*Material for the task*.

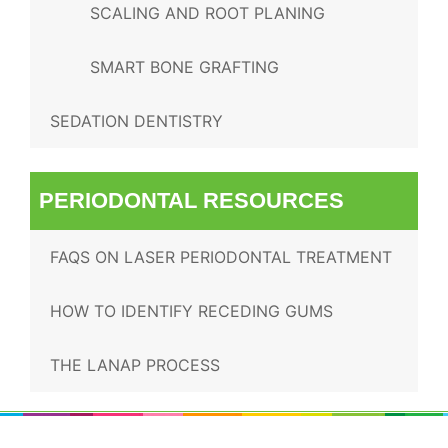
SCALING AND ROOT PLANING
SMART BONE GRAFTING
SEDATION DENTISTRY
PERIODONTAL RESOURCES
FAQS ON LASER PERIODONTAL TREATMENT
HOW TO IDENTIFY RECEDING GUMS
THE LANAP PROCESS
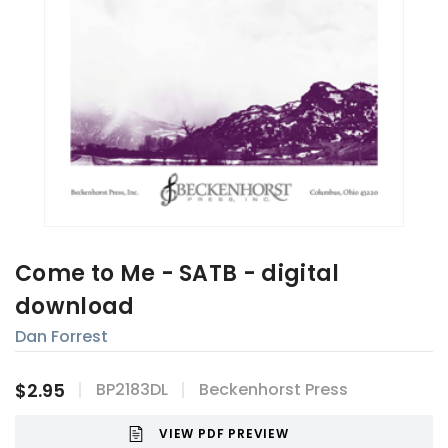
Come to Me - SATB - digital
download
Dan Forrest
$2.95
BP2183DL
Beckenhorst Press
VIEW PDF PREVIEW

*Task requirements*. The result should be all the records, retyped exactly, with no pictures among them.

*Answer for this exercise*.
SCALING AND ROOT PLANING
SMART BONE GRAFTING
SEDATION DENTISTRY
PERIODONTAL RESOURCES
FAQS ON LASER PERIODONTAL TREATMENT
HOW TO IDENTIFY RECEDING GUMS
THE LANAP PROCESS
Come to Me - SATB - digital
download
Dan Forrest
$2.95
BP2183DL
Beckenhorst Press
VIEW PDF PREVIEW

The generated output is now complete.